In a hilarious session titled Investigating the Impossible Richard Wiseman, Professor in the Public Understanding of Psychology at the University of Hertfordshire and an accomplished magician and illusionist, entertained the audience with some clever tricks that demonstrated how the brain focuses and simplifies and sometimes arrives at incorrect conclusions. This is the basis for making the seemingly impossible become possible. He illustrated this with the history of the NASA moonshots: apparently the average age of the mission controllers was 21. They were recruited from young men with no previous knowledge of space travel but with a burning ambition to make it work. They just didn’t know that it couldn’t be done so they did everything they could to make it happen. 

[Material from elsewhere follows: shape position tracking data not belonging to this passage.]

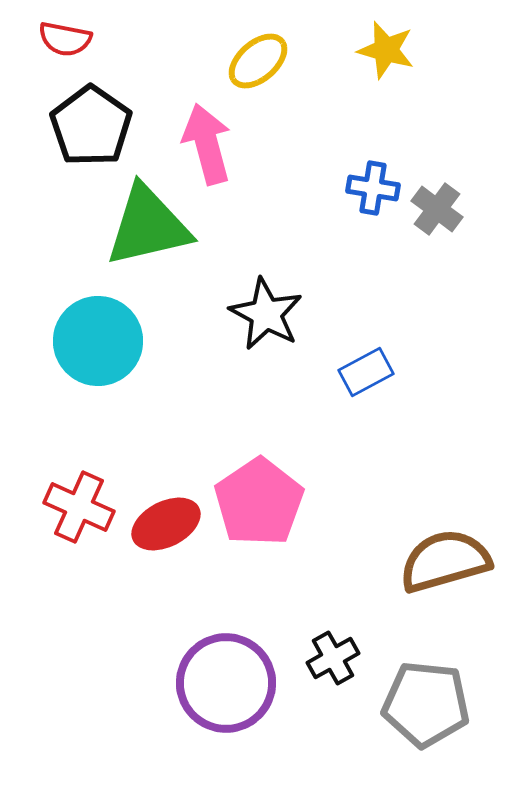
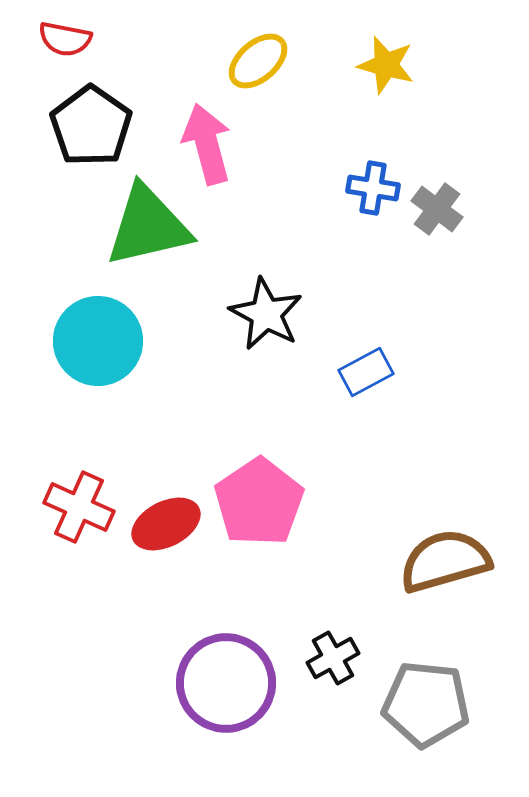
yellow star: moved 15 px down
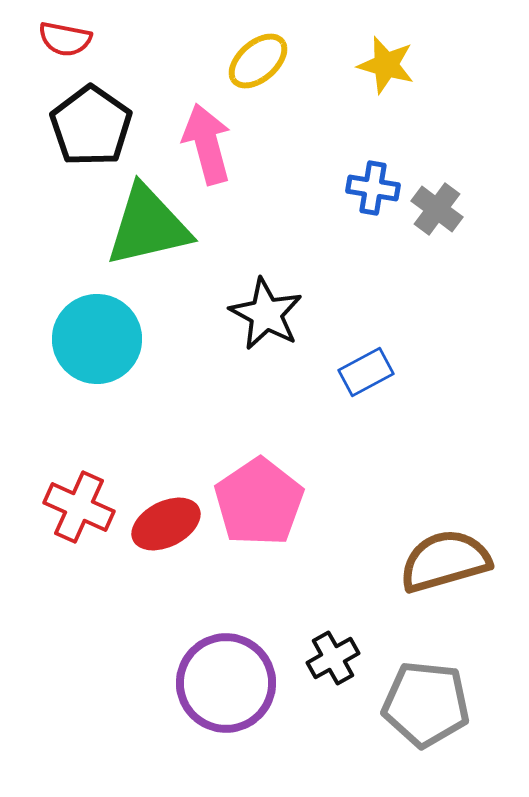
cyan circle: moved 1 px left, 2 px up
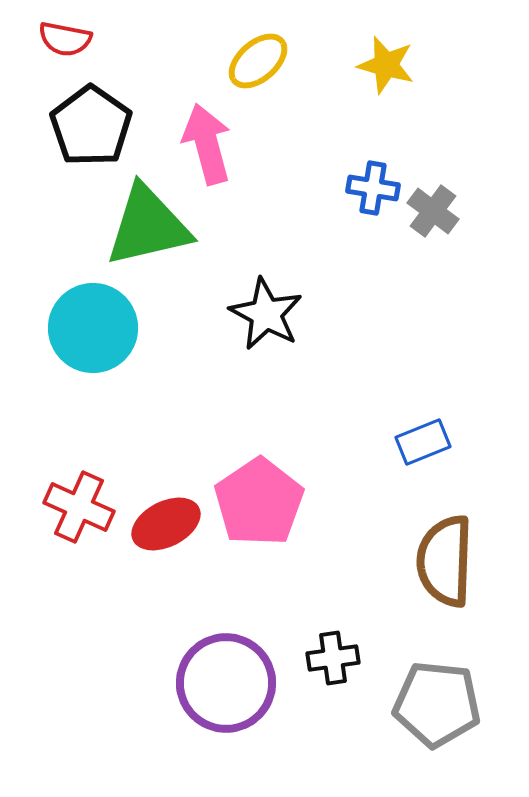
gray cross: moved 4 px left, 2 px down
cyan circle: moved 4 px left, 11 px up
blue rectangle: moved 57 px right, 70 px down; rotated 6 degrees clockwise
brown semicircle: rotated 72 degrees counterclockwise
black cross: rotated 21 degrees clockwise
gray pentagon: moved 11 px right
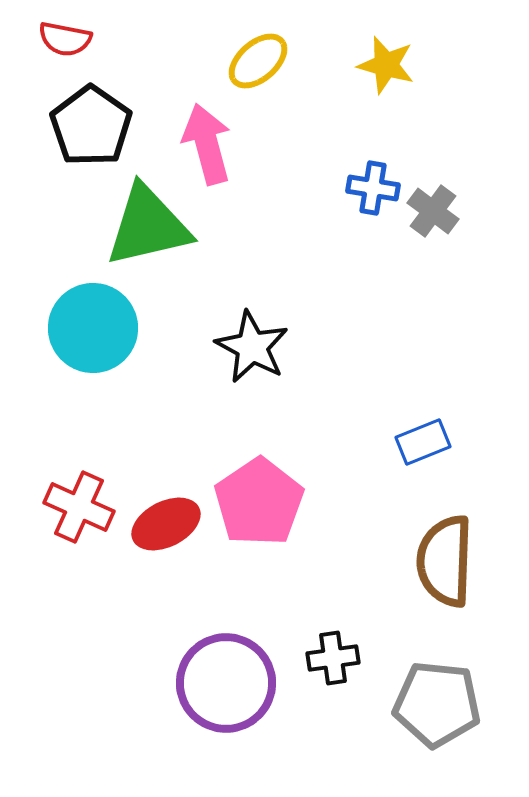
black star: moved 14 px left, 33 px down
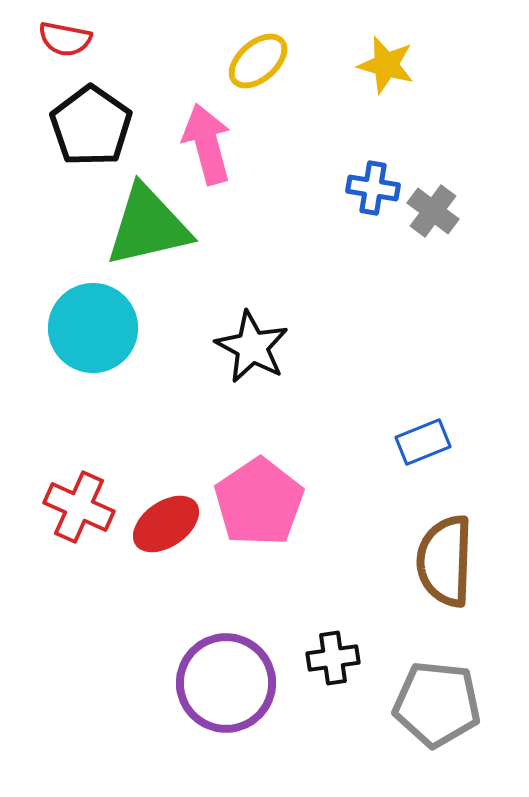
red ellipse: rotated 8 degrees counterclockwise
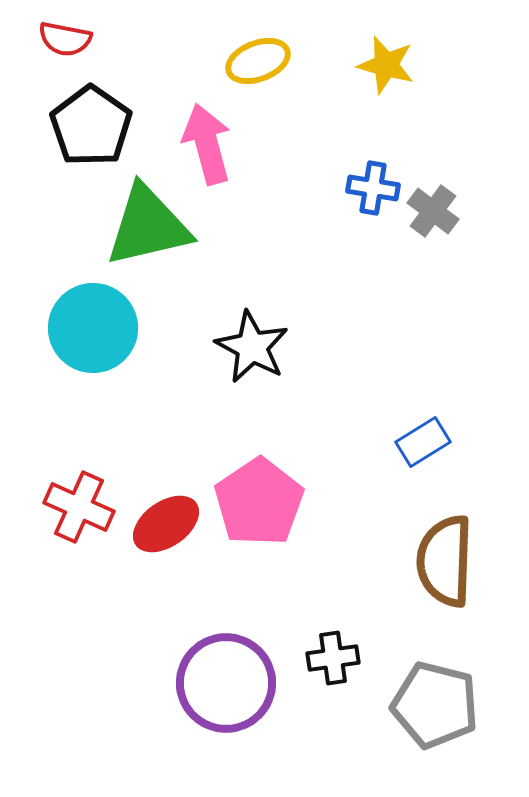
yellow ellipse: rotated 20 degrees clockwise
blue rectangle: rotated 10 degrees counterclockwise
gray pentagon: moved 2 px left, 1 px down; rotated 8 degrees clockwise
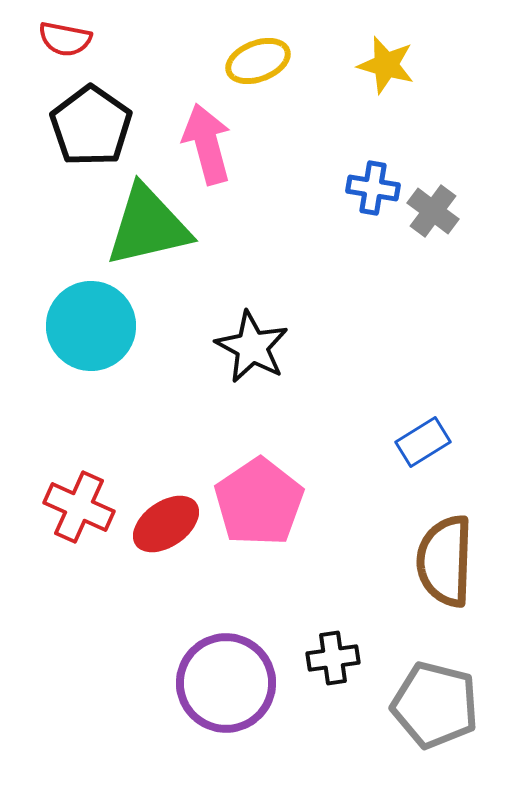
cyan circle: moved 2 px left, 2 px up
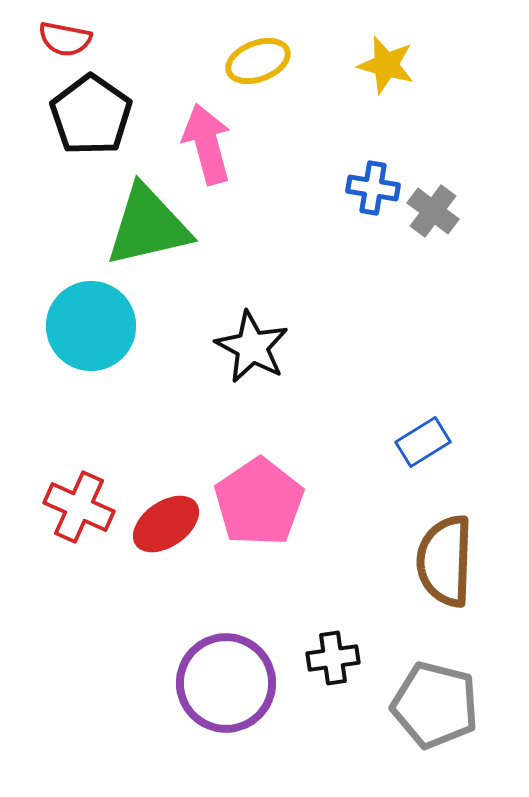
black pentagon: moved 11 px up
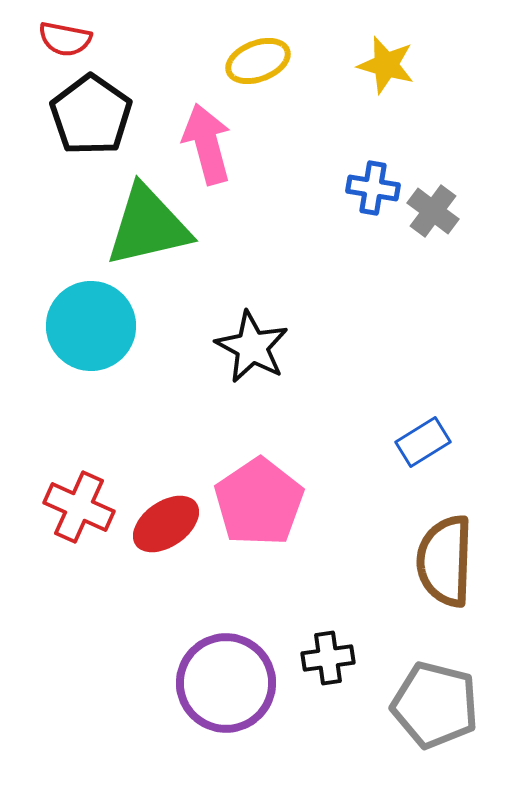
black cross: moved 5 px left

The final session was again presented by Adam Rutherford and linked back to his discussion on Deviant Bodies earlier in the conference. He talked about Eugenics, which he described as the pernicious cousin of genetics. The idea of population control has a very long history, even dating back to Plato in the 4th century BCE, and still prevalent even today. The scientific argument is very simple – we improve the stock of cows and dogs through controlled breeding so why not do the same for humans? The problems arise in philosophy and ethics, in particular in ranking who are the desirable superiors at the top and who are the undesirable deviants at the bottom. What is now known as Replacement Theory is still prevalent in the United States, where there is a fear that inferior immigrant races will displace the superior, i.e. white Anglo-Saxon, stock. The role of Humanists is to protect and enforce people’s human rights and to use rational argument and scientific evidence to overcome the claims for Eugenics.

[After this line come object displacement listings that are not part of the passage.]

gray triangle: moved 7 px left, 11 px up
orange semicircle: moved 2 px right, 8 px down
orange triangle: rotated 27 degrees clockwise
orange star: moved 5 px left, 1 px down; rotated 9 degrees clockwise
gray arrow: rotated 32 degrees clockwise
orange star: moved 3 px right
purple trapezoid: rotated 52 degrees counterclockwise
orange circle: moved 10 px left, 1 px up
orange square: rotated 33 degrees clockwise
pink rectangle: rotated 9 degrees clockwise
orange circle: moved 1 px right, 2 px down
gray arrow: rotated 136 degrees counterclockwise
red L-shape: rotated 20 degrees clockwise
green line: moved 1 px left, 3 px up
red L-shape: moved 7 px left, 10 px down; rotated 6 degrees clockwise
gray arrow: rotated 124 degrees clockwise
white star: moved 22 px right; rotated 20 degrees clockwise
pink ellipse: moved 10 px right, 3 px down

The Convention ended on Sunday afternoon and I think I can speak for the majority of attendees in regarding it as hugely interesting and a great success. Even though Belfast may be slightly off the beaten track it was worth the journey and learning about the life and ambitions of the local Northern Irish, particularly the younger generation, was a real eye-opener. Thanks for their hospitality and good luck to them all! 

Next year’s Convention will be held in Liverpool.